John Williams In Vienna
Wiener Philharmoniker ● Anne-Sophie Mutter
DG 4836373 (75’00)
On Saturday 8th July 1972 I joined a packed audience in Nottingham’s Albert Hall for the opening concert of that year’s Festival given by the London Symphony Orchestra conducted by André Previn. The third item on the programme was Symphony No.1 by a ‘John T Williams (born 1932)’. The review in the local newspaper said that “when two gentlemen made a conspicuous exit from the hall after the first movement, one began to fear the worst.” But at the end, all was well and, after being introduced by André, “John Williams himself stood up from the stalls to take several bows.”
How many of us applauding that evening could have imagined that this was the man who 48 years on would be recognised as the greatest composer of film music in the world, and possibly of all time? ‘Mr Preview’ and his band were, of course, subsequently to be closely linked with JW (he dropped the T) through their soundtrack recordings.
On this album a great European orchestra, the Vienna Philharmonic, play live 13 of Williams film works under his baton – what he considered “the greatest honour of my life” and the first time he had conducted in continental Europe – so this is a record of quite an historic event.
Unaccustomed as the VPO are to this kind of music, they take to it like that idiom about ducks.
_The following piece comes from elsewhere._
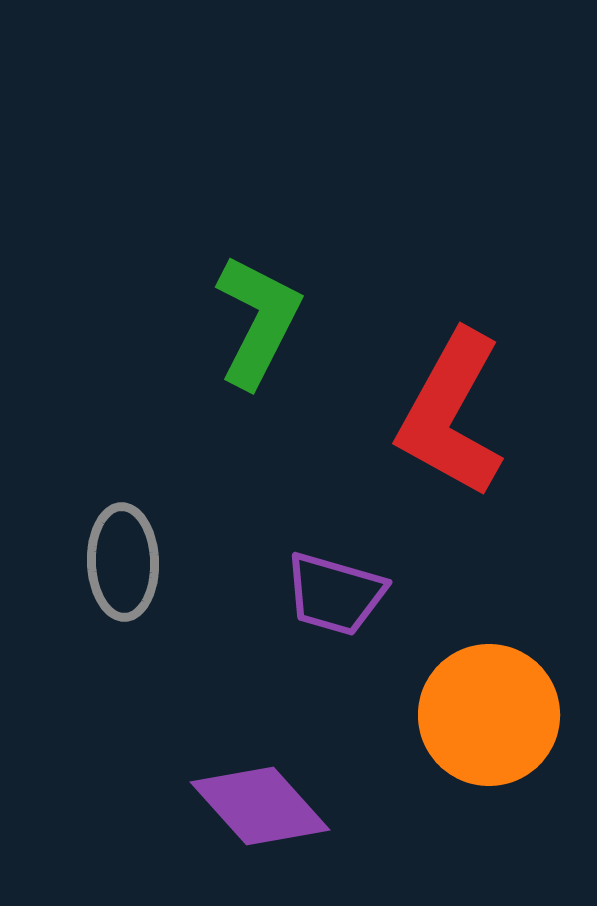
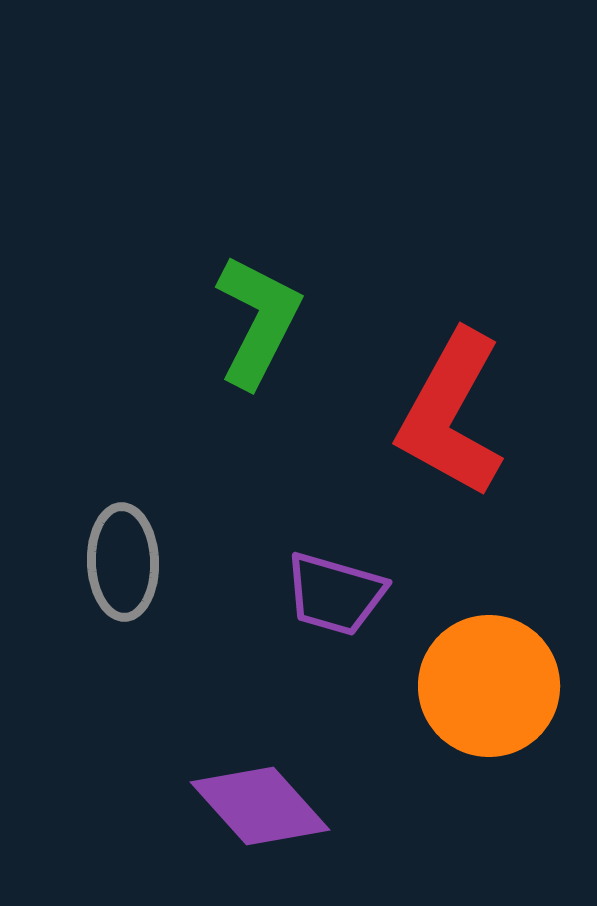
orange circle: moved 29 px up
The string sound is sumptuous and my beloved horns are splendid, albeit more Austrian than French. In a Times newspaper interview the maestro speaks of his concern that the more old-fashioned rotary valve trumpets (still favoured by German and Austrian orchestras) would not be able to cope with so much upper-register work, “but their pitching and power blew me away”.
There are excerpts from scores for ‘Hook’, ‘Close Encounters of the Third Kind’, ‘E T The Extra-Terrestrial’, ‘Jurassic Park’, ‘War Horse’, ‘Jaws’, ‘Indiana Jones and the Raiders of the Lost Ark’, and ‘Star Wars’: ‘A New Hope’, ‘The Last Jedi’, ‘The Return of the Jedi’ and ‘The Empire Strikes Back’.
Five-star violinist Anne-Sophie Mutter (a former Mrs Previn) is featured as the glorious soloist in Devil’s Dance from ‘The Witches of Eastwick’ – one of the disc’s highlights – and , as Otto Biba’s informative booklet note quotes from Die Presse newspaper, “semi-improvised with the first violins on the final track, the Raiders March”.
The album was recorded before an ecstatic audience in Vienna’s world-famous Great Hall of the Musikverein (venue of the New Year’s Day concert) on 19th January 2020, and I think it will become something of a collectors’ item.
[In addition to the above CD, there is a CD+Blu-ray Edition on DG 4839045, and a Vinyl Edition on DG4839042].Peter Burt.